Attendees at the recent CIO Summit presentation by Murray Milner, chair of the National Health IT Board, were surprised to hear him say that the personal identifier for a projected unified health record and other cross-linked information will not take early advantage of the all-of-government identifier set up by the igovt scheme.
However, Milner later told Computerworld, this is by no means a rejection of igovt. “It is intended to be a federated system,” he says, so the existing national health number which every health-service user has can continue to be used and will eventually be cross-linked with any igovt identity that person has.
A number of delegates recorded their surprise on Twitter and several described it to Computerworld after the address as an inexplicable move and a potential setback for igovt. But it appears to be a much less remarkable move than first perceived. Final decisions on the strategy for igovt federation have not been made yet, says Milner, so it is not practicable to adopt the all-of-government system immediately.

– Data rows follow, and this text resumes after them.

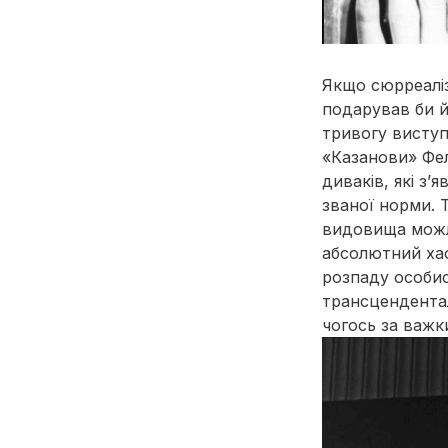
Якщо сюрреаліз
подарував би й
тривогу висту
«Казанови» Фел
диваків, які з’
званої норми. 
видовища можли
абсолютний хао
розпаду особис
трансцендентал
чогось за важк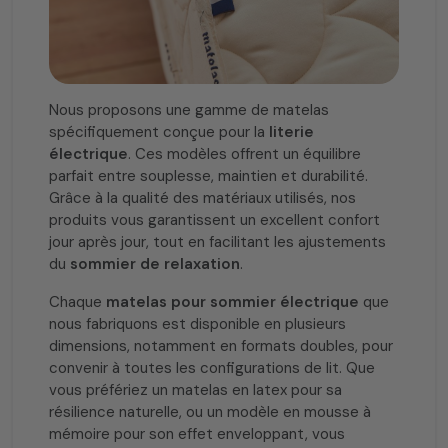
Nous proposons une gamme de matelas
spécifiquement conçue pour la
literie
électrique
. Ces modèles offrent un équilibre
parfait entre souplesse, maintien et durabilité.
Grâce à la qualité des matériaux utilisés, nos
produits vous garantissent un excellent confort
jour après jour, tout en facilitant les ajustements
du
sommier de relaxation
.
Chaque
matelas pour sommier électrique
que
nous fabriquons est disponible en plusieurs
dimensions, notamment en formats doubles, pour
convenir à toutes les configurations de lit. Que
vous préfériez un matelas en latex pour sa
résilience naturelle, ou un modèle en mousse à
mémoire pour son effet enveloppant, vous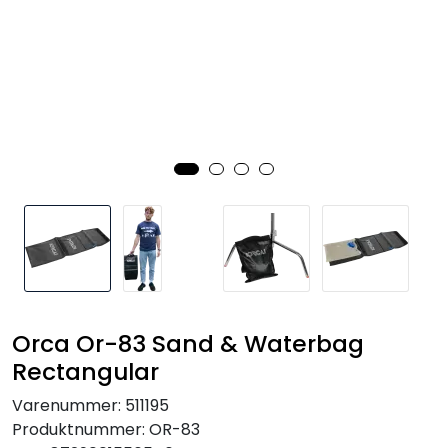
SAMTALEROM
Orca Or-83 Sand & Waterbag
Rectangular
Varenummer:
511195
Produktnummer:
OR-83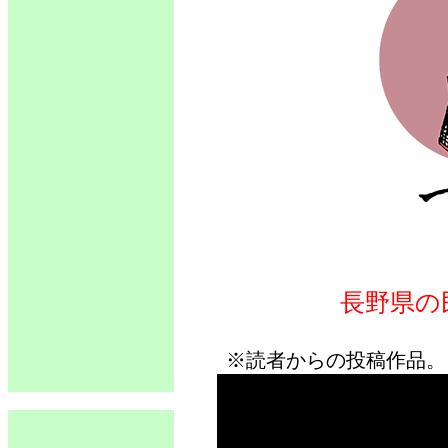
長野県の
※読者からの投稿作品。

The igovt scheme allows a user of government services to register a single identifier, which can be used to validate them to any subscribing government agency with which they wish to deal, without allowing any unnecessary personal data to travel between agencies.
However, “health has had a supposedly unique identity number for the past 17 years,” said Milner, in reply to a question from the floor by Ross Hughson, an experienced government CIO. “Other countries envy that system. Right now, we’re doing a major revamp of that.

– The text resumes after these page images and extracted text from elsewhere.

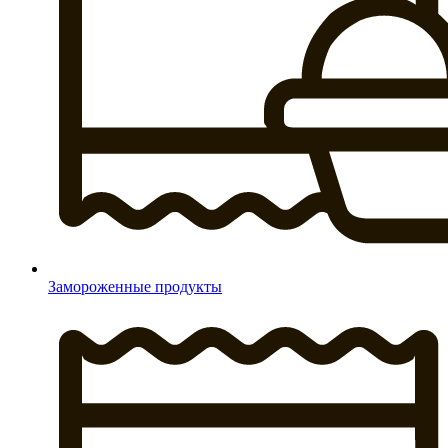
Замороженные продукты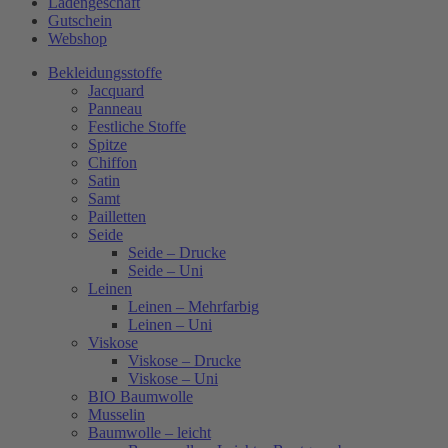
Ladengeschäft
Gutschein
Webshop
Bekleidungsstoffe
Jacquard
Panneau
Festliche Stoffe
Spitze
Chiffon
Satin
Samt
Pailletten
Seide
Seide – Drucke
Seide – Uni
Leinen
Leinen – Mehrfarbig
Leinen – Uni
Viskose
Viskose – Drucke
Viskose – Uni
BIO Baumwolle
Musselin
Baumwolle – leicht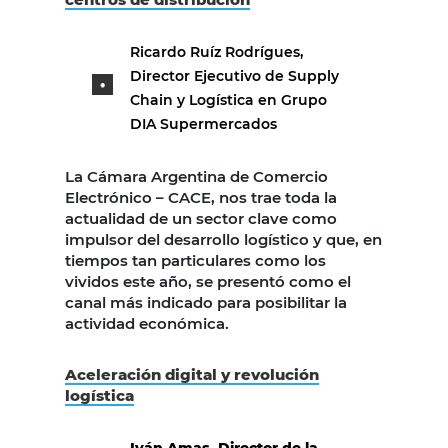
Ricardo Ruíz Rodrígues,
Director Ejecutivo de Supply
Chain y Logística en Grupo
DIA Supermercados
La Cámara Argentina de Comercio
Electrónico – CACE, nos trae toda la
actualidad de un sector clave como
impulsor del desarrollo logístico y que, en
tiempos tan particulares como los
vividos este año, se presentó como el
canal más indicado para posibilitar la
actividad económica.
Aceleración digital y revolución
logística
Iván Amas, Director de la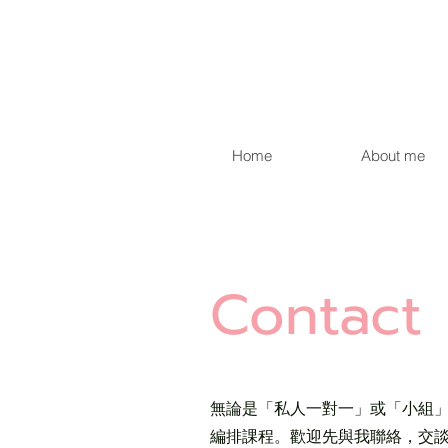
Home
About me
Contact
無論是「私人一對一」或「小組」
編排課程。歡迎先與我聯絡，交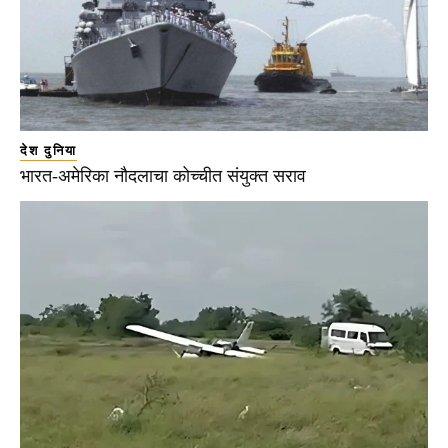
देश दुनिया
भारत-अमेरिका नौदलाचा कोच्चीत संयुक्त सराव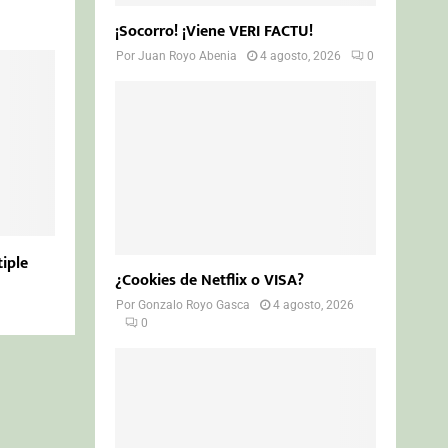
¡Socorro! ¡Viene VERI FACTU!
Por
Juan Royo Abenia
4 agosto, 2026
0
iple
¿Cookies de Netflix o VISA?
Por
Gonzalo Royo Gasca
4 agosto, 2026
0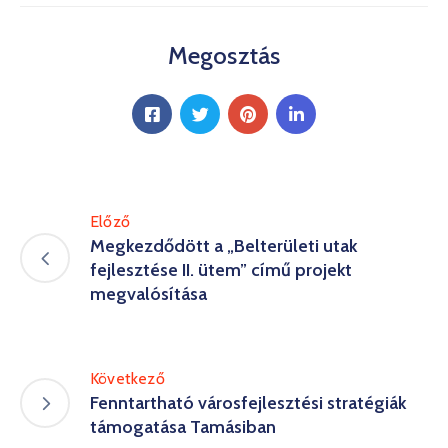
Megosztás
Előző
Megkezdődött a „Belterületi utak
fejlesztése II. ütem” című projekt
megvalósítása
Következő
Fenntartható városfejlesztési stratégiák
támogatása Tamásiban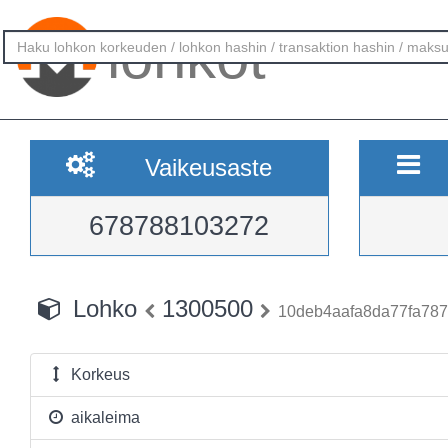
lohkot
Vaikeusaste
678788103272
Lohko
1300500
10deb4aafa8da77fa7879
Korkeus
aikaleima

“We liaised very carefully with DIA [Department of Internal Affairs, which is coordinating the all-of-government ICT integration, including igovt]” Milner said, “but at this point in time, we’re moving forward with a unique identifier for health.
“There are many issues associated with sharing information including identity between government departments,” he told the Summit audience “and right now that [igovt] is not a place that’s helpful to go.”
First priority is “to solve the problems in health,” he said.